┌────────

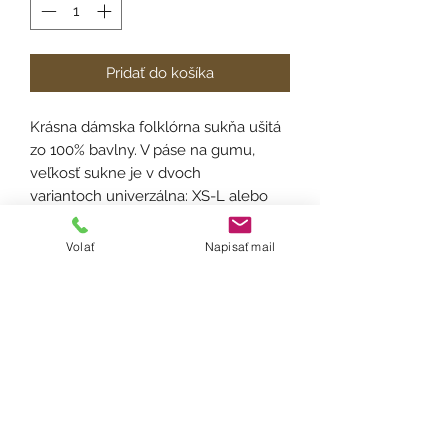
Pridať do košíka
Krásna dámska folklórna sukňa ušitá
zo 100% bavlny. V páse na gumu,
veľkosť sukne je v dvoch
variantoch univerzálna: XS-L alebo
XL-XXL. Na každej sukni je vytvorený
tunel, v ktorom sa náchadzajú dve
Volať
Napisať mail
gumičky vďaka čomu si šírku
sukne viete v prípade potreby sami
optimalizovať. Dĺžka
55cm. Blúzka ušitá z bavlny. Velkosť
blúzky S, M, L, XL.
Ošetrenie: Odporúčame prať ručne
alebo na 30°, žehliť z rubu a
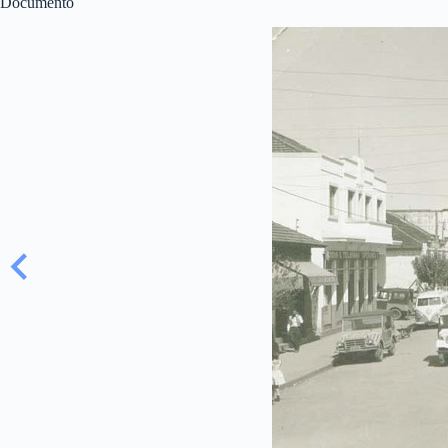
Documento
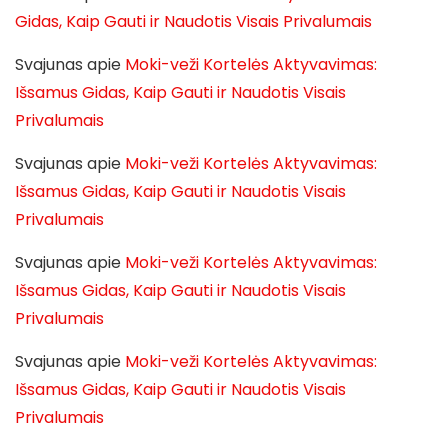
Gidas, Kaip Gauti ir Naudotis Visais Privalumais
Svajunas
apie
Moki-veži Kortelės Aktyvavimas:
Išsamus Gidas, Kaip Gauti ir Naudotis Visais
Privalumais
Svajunas
apie
Moki-veži Kortelės Aktyvavimas:
Išsamus Gidas, Kaip Gauti ir Naudotis Visais
Privalumais
Svajunas
apie
Moki-veži Kortelės Aktyvavimas:
Išsamus Gidas, Kaip Gauti ir Naudotis Visais
Privalumais
Svajunas
apie
Moki-veži Kortelės Aktyvavimas:
Išsamus Gidas, Kaip Gauti ir Naudotis Visais
Privalumais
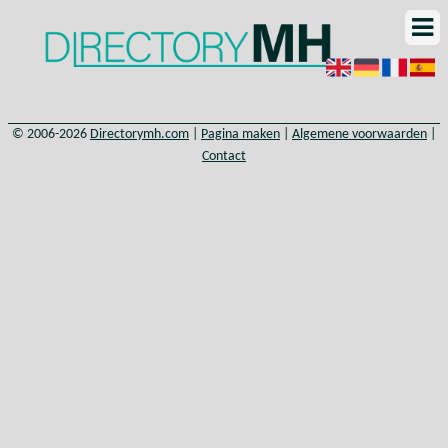
© 2006-2026
Directorymh.com
|
Pagina maken
|
Algemene voorwaarden
|
Contact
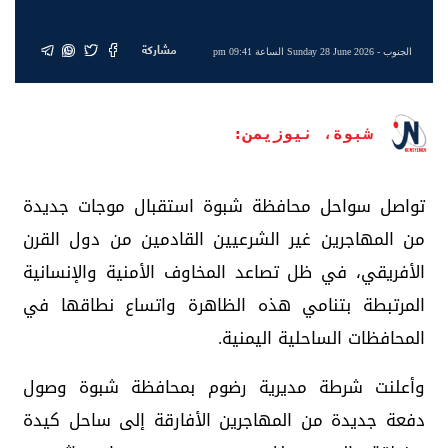
مشاركة
الجنوب
- Sunday 28 June 2026 الساعة 09:41 pm
شبوة، نيوزيمن:
تواصل سواحل محافظة شبوة استقبال موجات جديدة
من المهاجرين غير الشرعيين القادمين من دول القرن
الأفريقي، في ظل تصاعد المخاوف الأمنية والإنسانية
المرتبطة بتنامي هذه الظاهرة واتساع نطاقها في
المحافظات الساحلية اليمنية.
وأعلنت شرطة مديرية رضوم بمحافظة شبوة وصول
دفعة جديدة من المهاجرين الأفارقة إلى ساحل كيدة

└────────

▸ Your task: Among the records, find every line holding the word "alebo" and copy it.

▸ Output for this task:
variantoch univerzálna: XS-L alebo
alebo na 30°, žehliť z rubu a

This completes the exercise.